WHAT TO PRODUCE: Whenever the word "Block" turns up in a line of the data below, copy that line.

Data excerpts

▶

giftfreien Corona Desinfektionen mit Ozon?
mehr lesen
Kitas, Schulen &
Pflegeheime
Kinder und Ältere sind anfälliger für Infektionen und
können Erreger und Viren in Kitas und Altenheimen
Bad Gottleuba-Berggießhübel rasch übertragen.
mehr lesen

◀
▶

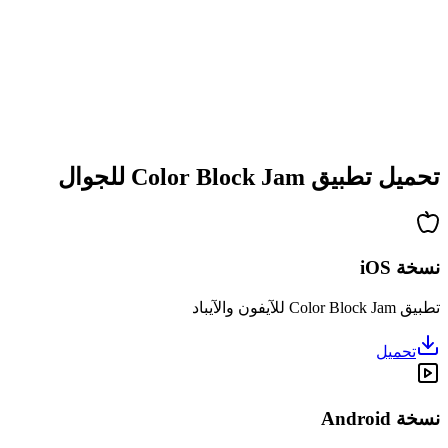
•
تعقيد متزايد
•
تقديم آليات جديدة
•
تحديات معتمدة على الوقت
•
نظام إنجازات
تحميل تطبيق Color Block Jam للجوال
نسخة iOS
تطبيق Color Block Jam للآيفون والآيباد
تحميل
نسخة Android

◀

WRITTEN REPLY:
تحميل تطبيق Color Block Jam للجوال
تطبيق Color Block Jam للآيفون والآيباد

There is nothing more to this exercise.